===== AVAILABLE DATA =====

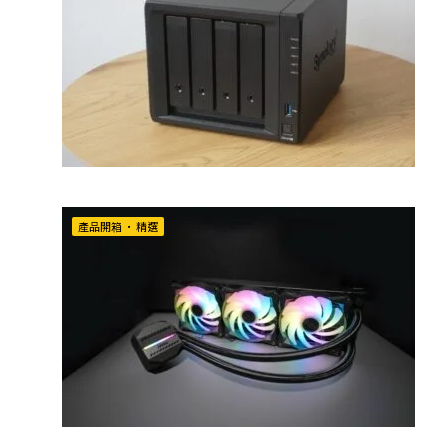
產品開箱
•
精選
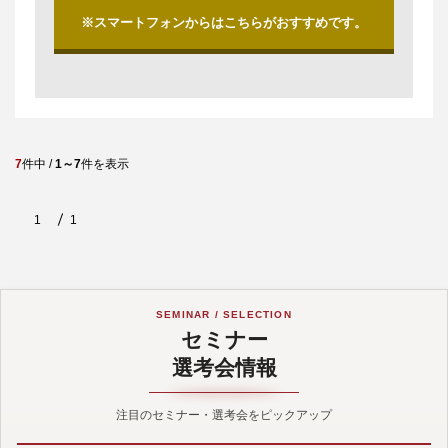
※スマートフォンからはこちらがおすすめです。
7
件中 /
1～7
件を表示
1
1
SEMINAR / SELECTION
セミナー
選考会情報
注目のセミナー・選考会をピックアップ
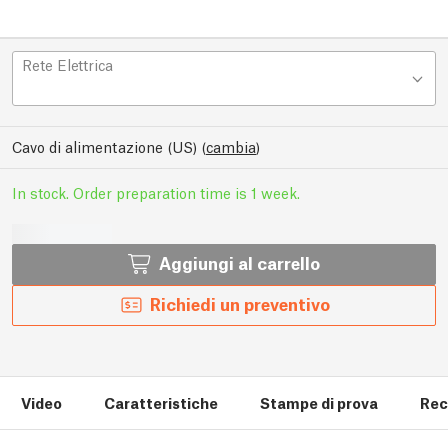
Rete Elettrica
Cavo di alimentazione (US)
(
cambia
)
In stock. Order preparation time is 1 week.
Aggiungi al carrello
Richiedi un preventivo
Video
Caratteristiche
Stampe di prova
Rec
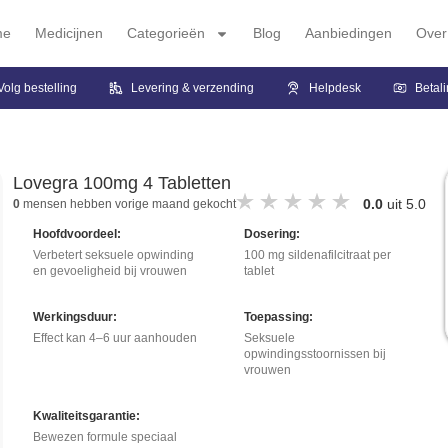
me
Medicijnen
Categorieën
Blog
Aanbiedingen
Over
Volg bestelling
Levering & verzending
Helpdesk
Betal
Lovegra 100mg 4 Tabletten
0.0
uit 5.0
0
mensen hebben vorige maand gekocht
Hoofdvoordeel:
Dosering:
Verbetert seksuele opwinding
100 mg sildenafilcitraat per
en gevoeligheid bij vrouwen
tablet
Werkingsduur:
Toepassing:
Effect kan 4–6 uur aanhouden
Seksuele
opwindingsstoornissen bij
vrouwen
Kwaliteitsgarantie:
Bewezen formule speciaal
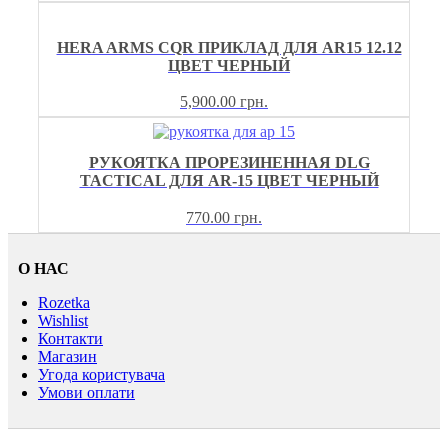
HERA ARMS CQR ПРИКЛАД ДЛЯ AR15 12.12
ЦВЕТ ЧЕРНЫЙ
5,900.00
грн.
РУКОЯТКА ПРОРЕЗИНЕННАЯ DLG
TACTICAL ДЛЯ AR-15 ЦВЕТ ЧЕРНЫЙ
770.00
грн.
О НАС
Rozetka
Wishlist
Контакти
Магазин
Угода користувача
Умови оплати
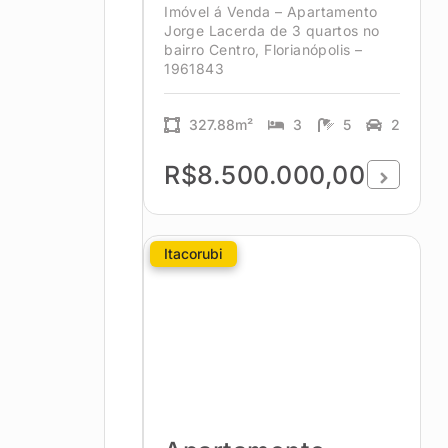
Imóvel á Venda – Apartamento
Jorge Lacerda de 3 quartos no
bairro Centro, Florianópolis –
1961843
327.88m²
3
5
2
R$8.500.000,00
Itacorubi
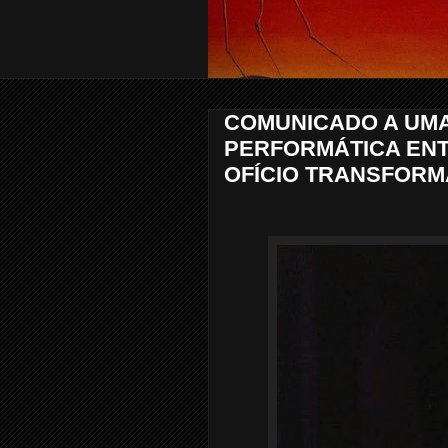
COMUNICADO A UMA
PERFORMÁTICA ENT
OFÍCIO TRANSFORM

=====

— ASSIGNMENT —
Which lines in the entries above contain "ЦВЕТ"? Pull each of them out.

— ANSWER SPACE —
ЦВЕТ ЧЕРНЫЙ
TACTICAL ДЛЯ AR-15 ЦВЕТ ЧЕРНЫЙ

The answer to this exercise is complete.